Substituting x = \(\frac {9}{π}\) in the equation (i), we get

π × \(\frac {9}{π}\) + y = 9

⇒ 9 + y = 9

⇒ y = 9 – 9 = 0

∴ (\(\frac {9}{π}\), 0) is a solution of the given equation.

Substituting x = – 1 in the equation (i), we get

π × (-1) + y = 9

⇒ – π + y = 9

⇒ y = 9 + π

∴ (-1, 9 + π) is a solution of the given equation

Hence, four solutions of the given equation are (0, 9), (1, 9 – π), (\(\frac {9}{π}\), 0) and (- 1, 9 + π).

(iii) We have, x = 4y …(i)

Substituting x = 0 in the equation (i), we get

0 = 4y

⇒ \(\frac {0}{4}\) = y

⇒ y = 0

∴ (0, 0) is a solution of the given equation.
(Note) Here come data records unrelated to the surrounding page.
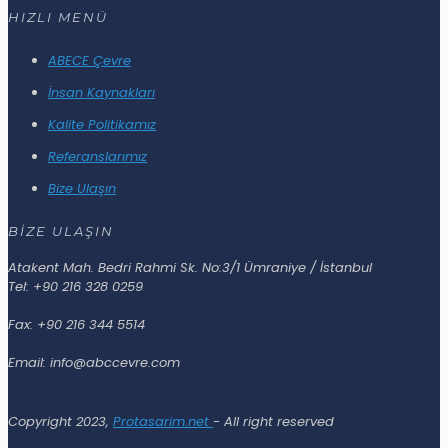
HIZLI MENÜ
ABECE Çevre
İnsan Kaynakları
Kalite Politikamız
Referanslarımız
Bize Ulaşın
BİZE ULAŞIN
Atakent Mah. Bedri Rahmi Sk. No:3/1 Ümraniye / İstanbul
Tel: +90 216 328 0259
Fax: +90 216 344 5514
Email: info@abccevre.com
Copyright 2023,
Protasarim.net
- All right reserved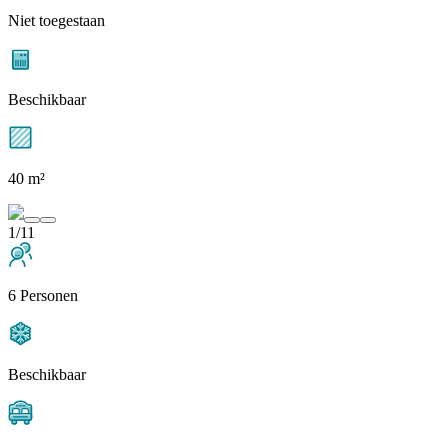
Niet toegestaan
Beschikbaar
40 m²
1/11
6 Personen
Beschikbaar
Substituting x = 4 in the equation (i), we get

4 = 4y

⇒ \(\frac {4}{4}\) = y

⇒ y = 1

∴ (4, 1) is a solution of the given equation.

Substituting x = – 4 in the equation (i), we get

– 4 = 4y

⇒ \(\frac {-4}{4}\) = y

⇒ – 1 = y

⇒ y = – 1

∴ (-4, -1) is a solution of the given equation.

Substituting x = 2 in the equation (i), we get

2 = 4y

⇒ \(\frac {2}{4}\) = y

⇒ y = \(\frac {1}{2}\)

∴ (2, \(\frac {1}{2}\)) is a solution of the given equation.

Hence, four solutions of the given equation are (0, 0), (4, 1) (-4, -1) and (2, \(\frac {1}{2}\))

Question 3.

Check which of the following are solutions of the equation 1 – 2y = 4 and which are not :

(i) (0, 2)

(ii) (2, 0)

(iii) (4, 0)

(iv) (\(\sqrt{2}\), 4\(\sqrt{2}\))

(v) (1, 1).

Solution:

We have, x – 2y = 4 …(i)

(i) Substituting x = 0, y = 2 in the L.H.S. of the equation (i), we get

L.H.S. = 0 – 2 × 2 = – 4

≠ R.H.S.

∵ L.H.S. ≠ R.H.S.

∴ (0, 2) is not a solution of the given equation.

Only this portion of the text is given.